- **Supplied records**
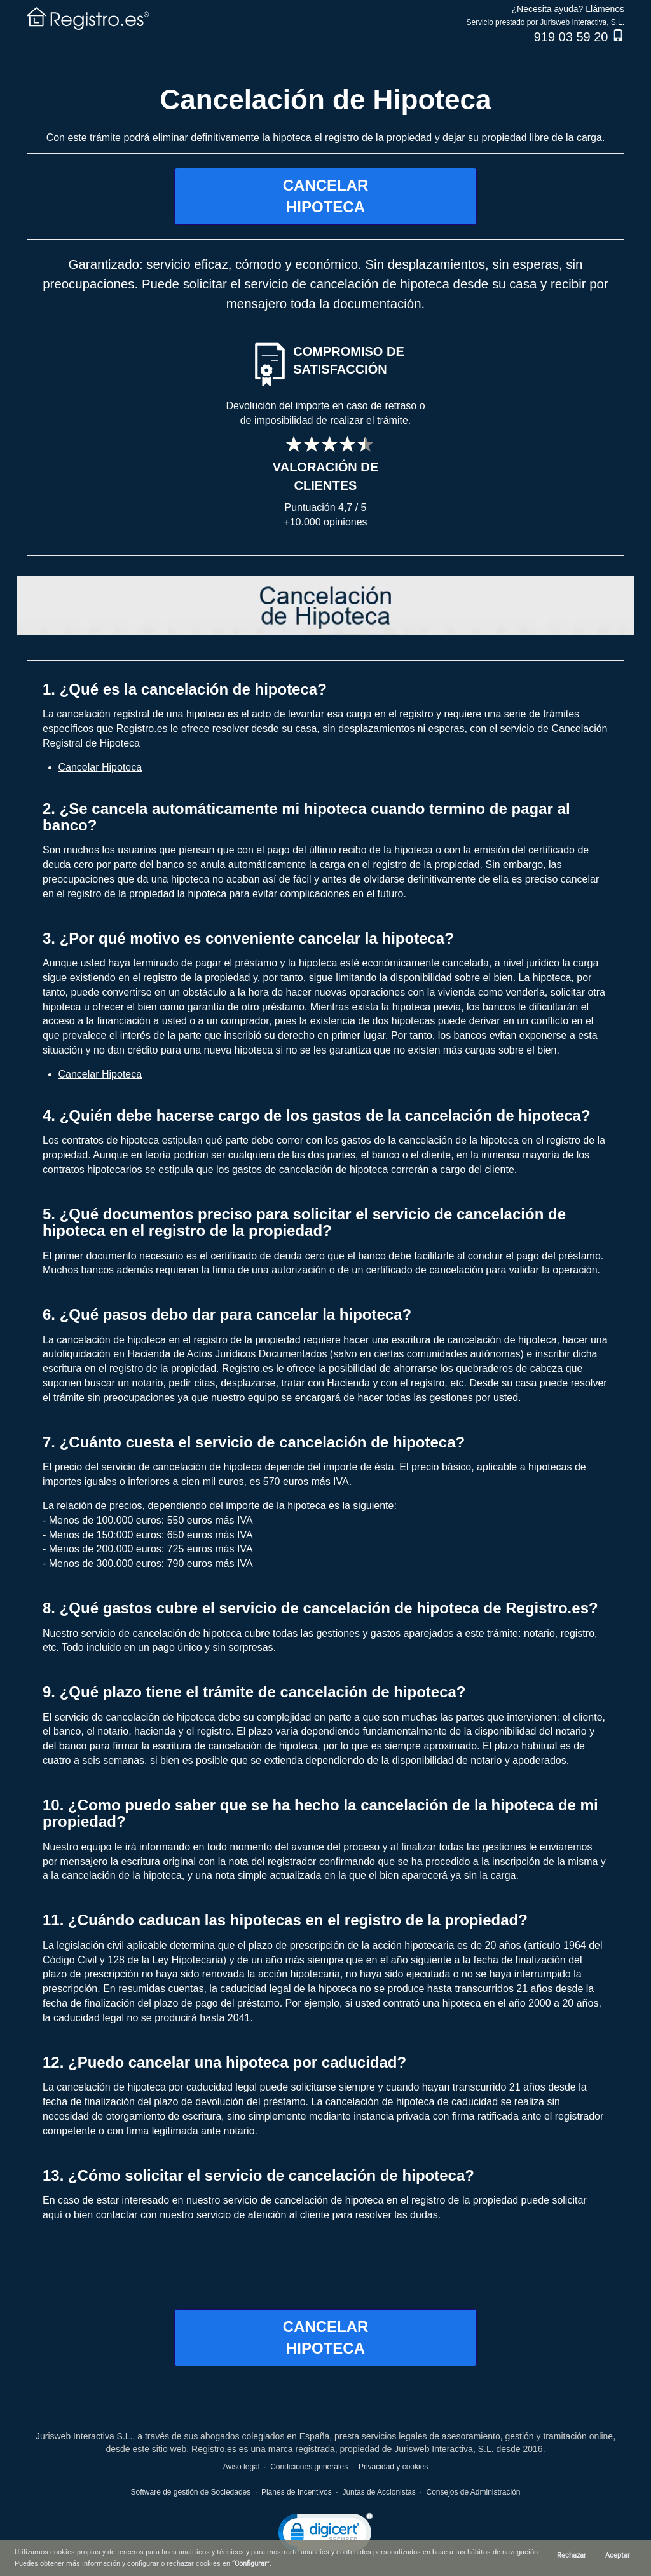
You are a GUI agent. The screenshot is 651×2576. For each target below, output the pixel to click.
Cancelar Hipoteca (100, 767)
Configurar (251, 2563)
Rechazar (571, 2555)
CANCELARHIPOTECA (326, 196)
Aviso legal (241, 2466)
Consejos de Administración (473, 2492)
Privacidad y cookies (393, 2466)
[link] (325, 2535)
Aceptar (617, 2555)
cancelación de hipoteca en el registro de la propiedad (178, 1339)
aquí (52, 2214)
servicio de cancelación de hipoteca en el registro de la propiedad (370, 2200)
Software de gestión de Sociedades (190, 2492)
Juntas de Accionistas (378, 2492)
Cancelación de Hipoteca (325, 99)
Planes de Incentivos (296, 2492)
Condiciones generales (309, 2466)
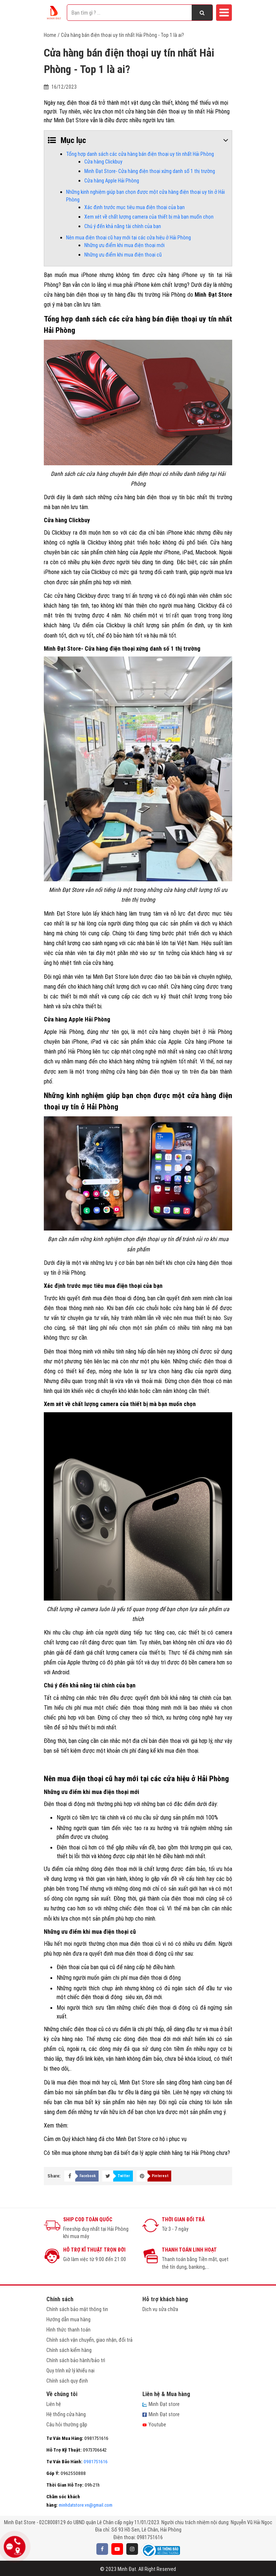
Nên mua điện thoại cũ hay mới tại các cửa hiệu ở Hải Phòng (128, 237)
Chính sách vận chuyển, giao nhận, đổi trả (89, 2340)
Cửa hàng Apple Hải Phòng (111, 180)
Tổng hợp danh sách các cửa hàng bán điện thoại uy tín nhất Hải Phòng (140, 154)
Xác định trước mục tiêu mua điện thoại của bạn (134, 207)
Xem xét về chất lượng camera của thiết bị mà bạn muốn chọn (149, 216)
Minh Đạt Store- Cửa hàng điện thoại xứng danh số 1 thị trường (149, 171)
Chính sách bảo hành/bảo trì (75, 2360)
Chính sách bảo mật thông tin (77, 2309)
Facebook (88, 2175)
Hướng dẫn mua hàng (68, 2319)
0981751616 (77, 2461)
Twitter (124, 2175)
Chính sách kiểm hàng (69, 2350)
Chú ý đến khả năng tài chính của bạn (122, 226)
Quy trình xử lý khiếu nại (70, 2370)
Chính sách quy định (67, 2380)
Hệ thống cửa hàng (66, 2414)
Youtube (154, 2424)
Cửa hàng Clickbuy (103, 161)
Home (50, 35)
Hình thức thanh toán (68, 2329)
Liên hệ (53, 2404)
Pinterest (160, 2175)
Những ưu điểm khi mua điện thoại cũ (123, 254)
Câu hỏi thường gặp (66, 2424)
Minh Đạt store (161, 2404)
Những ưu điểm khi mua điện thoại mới (124, 245)
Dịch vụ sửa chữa (160, 2309)
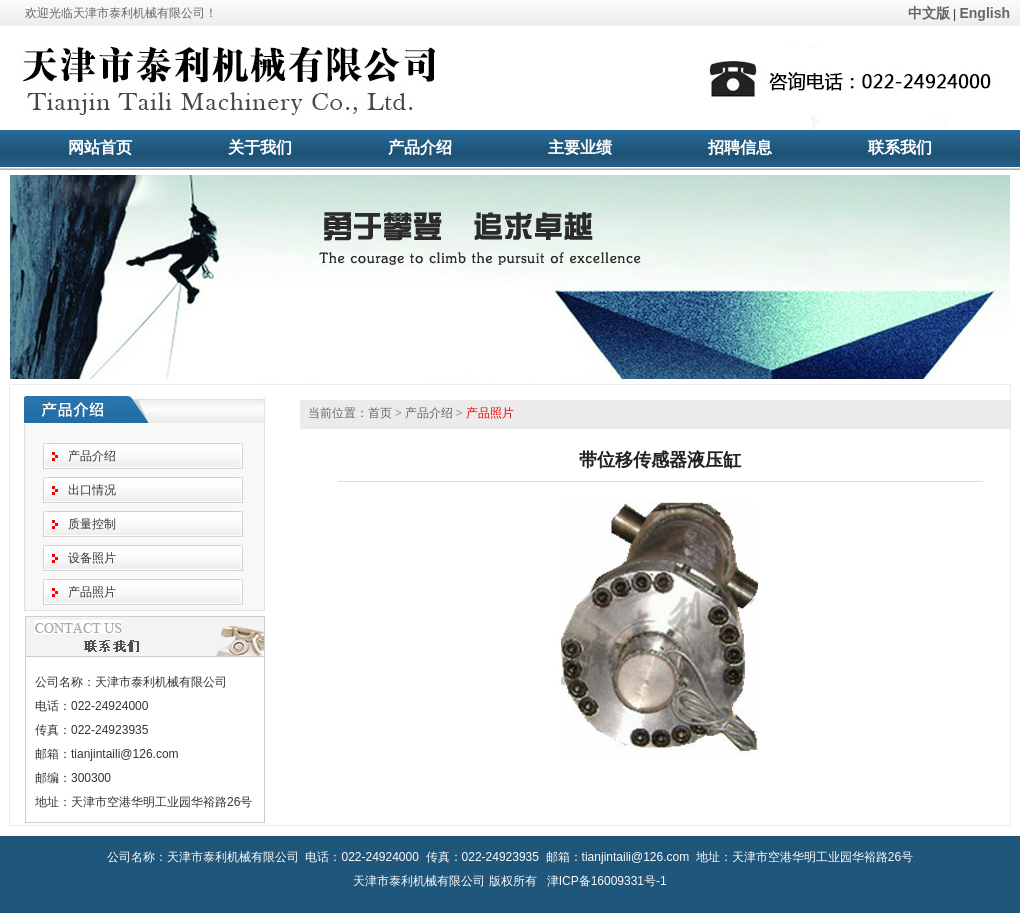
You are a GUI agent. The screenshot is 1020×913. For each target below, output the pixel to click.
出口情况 (92, 490)
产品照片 (92, 592)
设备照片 (92, 558)
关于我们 (260, 147)
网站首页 (100, 147)
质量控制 (92, 524)
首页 (380, 413)
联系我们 (900, 147)
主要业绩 (580, 147)
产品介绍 (420, 147)
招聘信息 (740, 147)
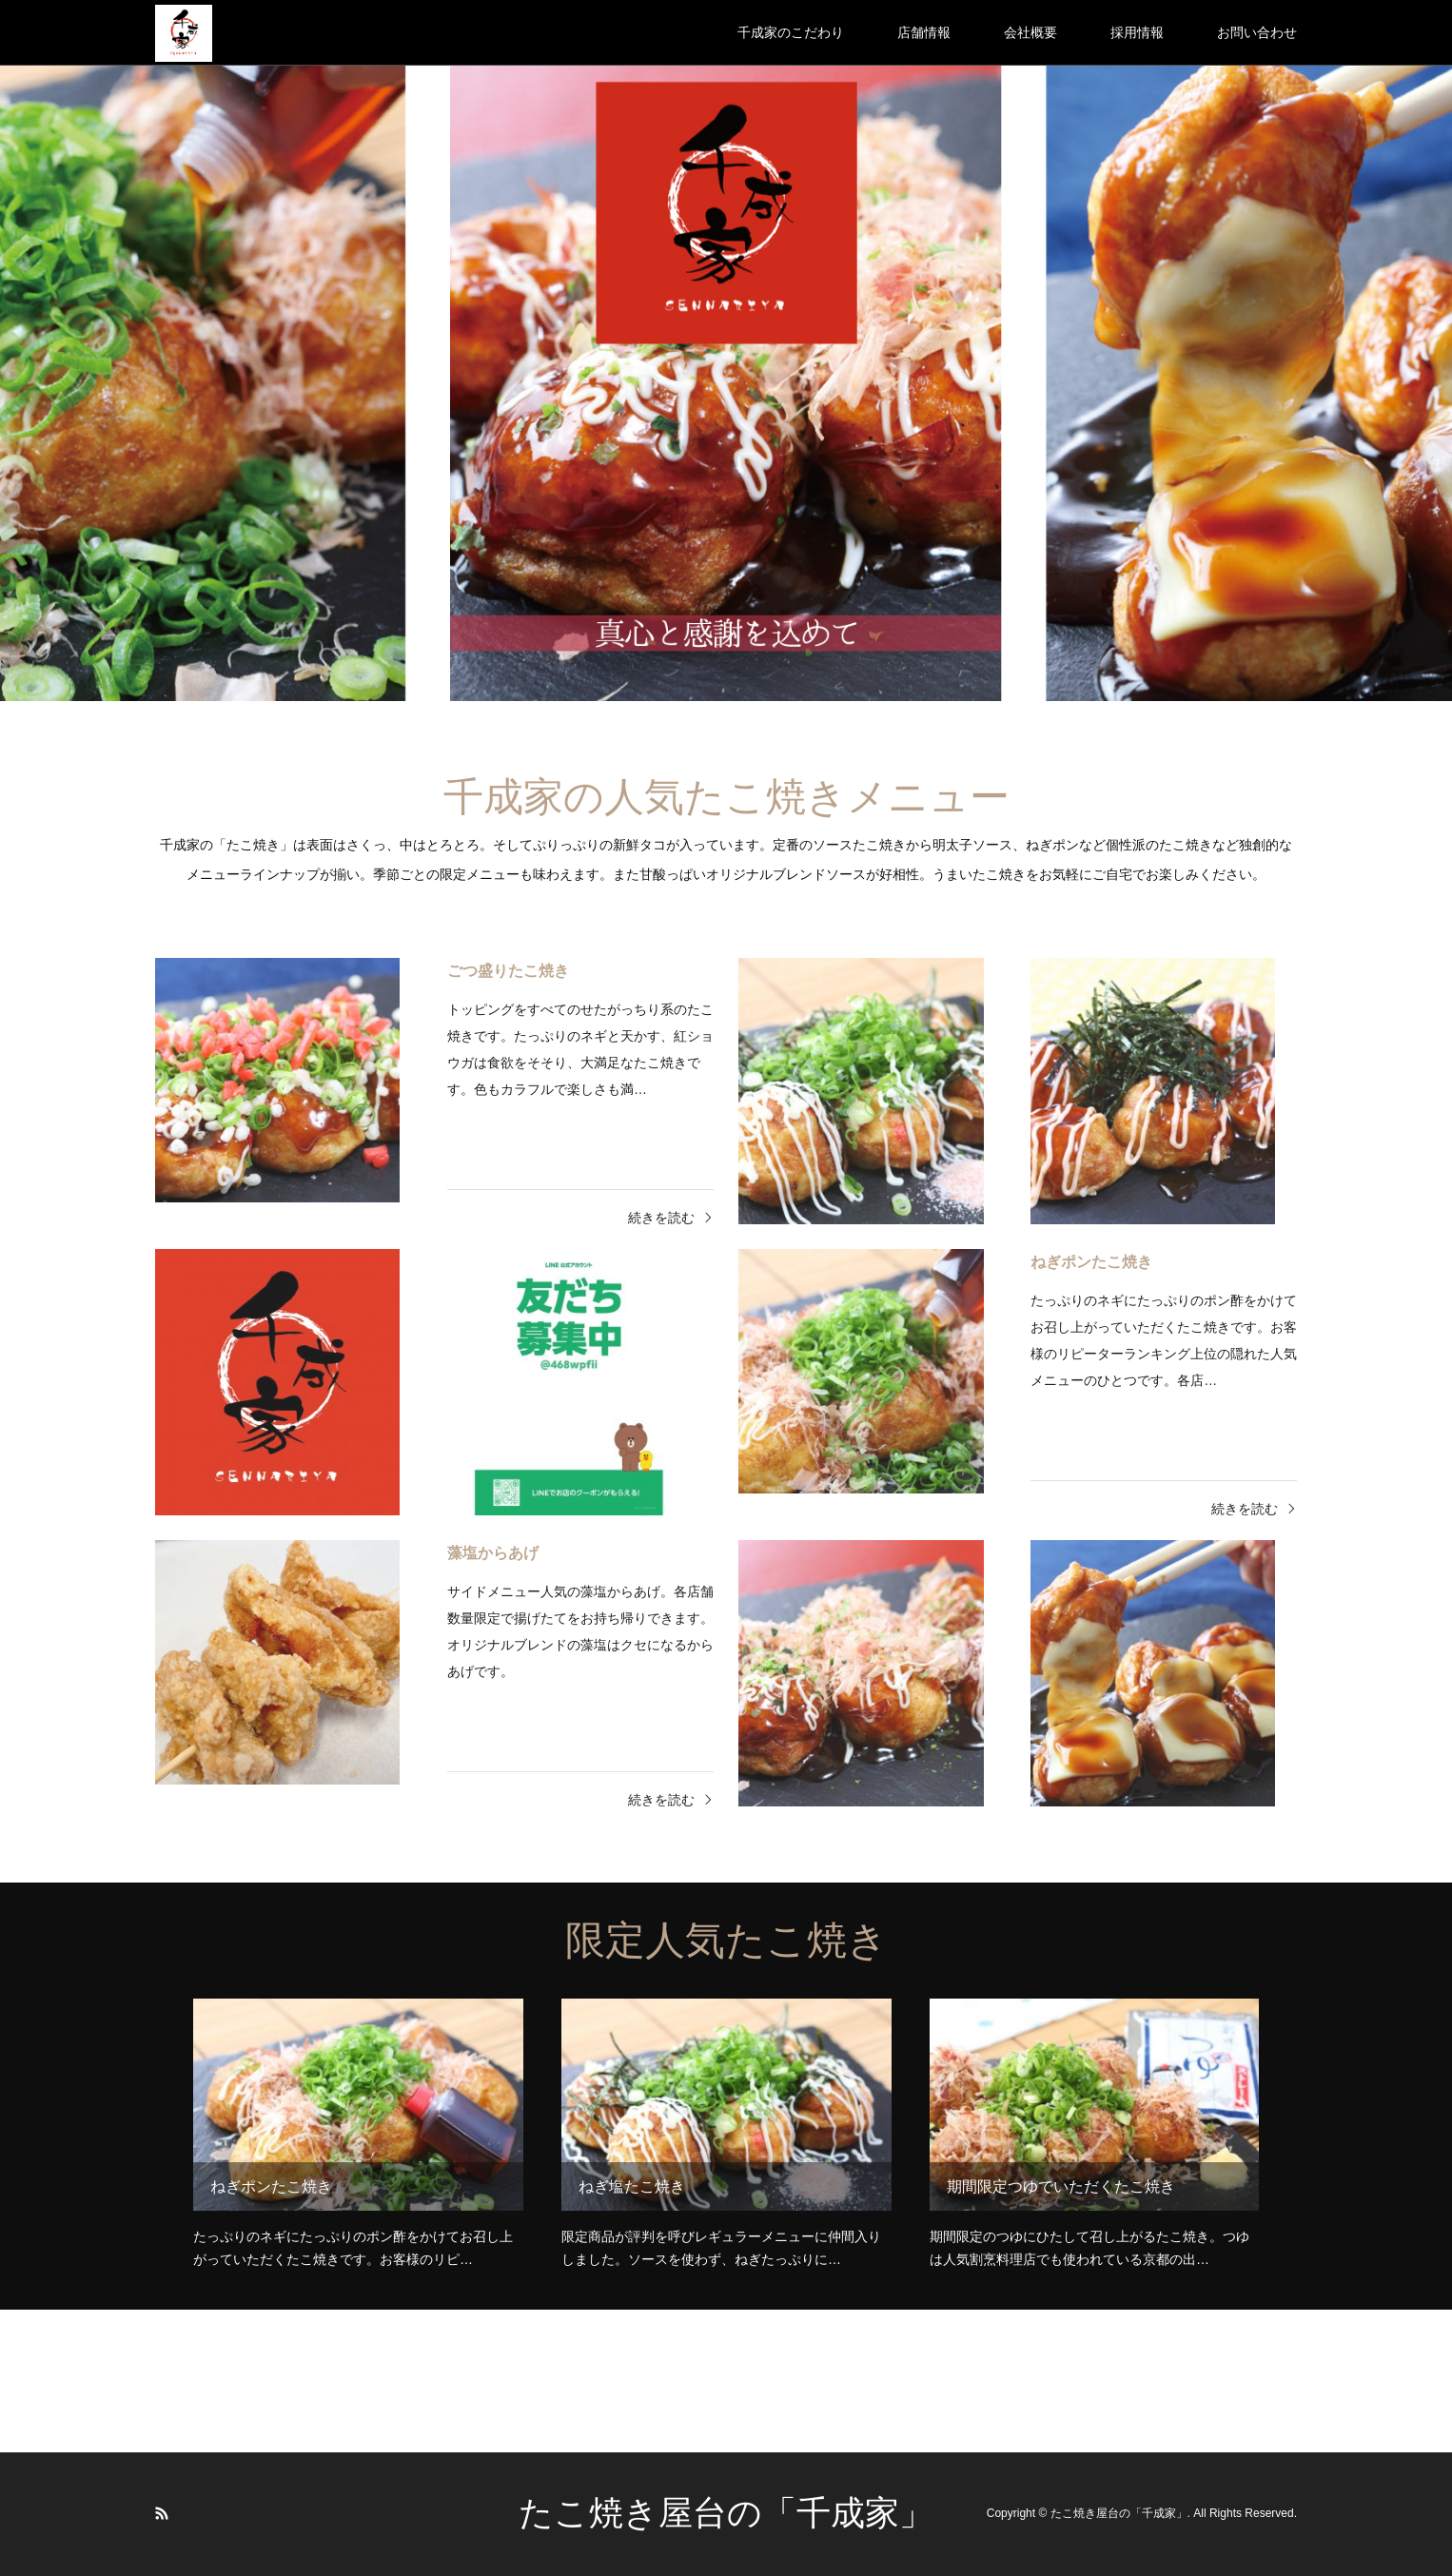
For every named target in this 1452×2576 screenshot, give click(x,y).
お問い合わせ (1257, 32)
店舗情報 (924, 32)
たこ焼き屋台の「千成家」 (726, 2513)
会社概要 (1030, 32)
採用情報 (1137, 32)
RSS (161, 2513)
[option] (726, 350)
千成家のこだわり (790, 32)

- **What the exercise asks**
In the records above, which lines hold the string "Minh"? Copy each one.

- **Your response**
Minh Đạt Store- Cửa hàng điện thoại xứng danh số 1 thị trường (149, 171)
Minh Đạt store (161, 2404)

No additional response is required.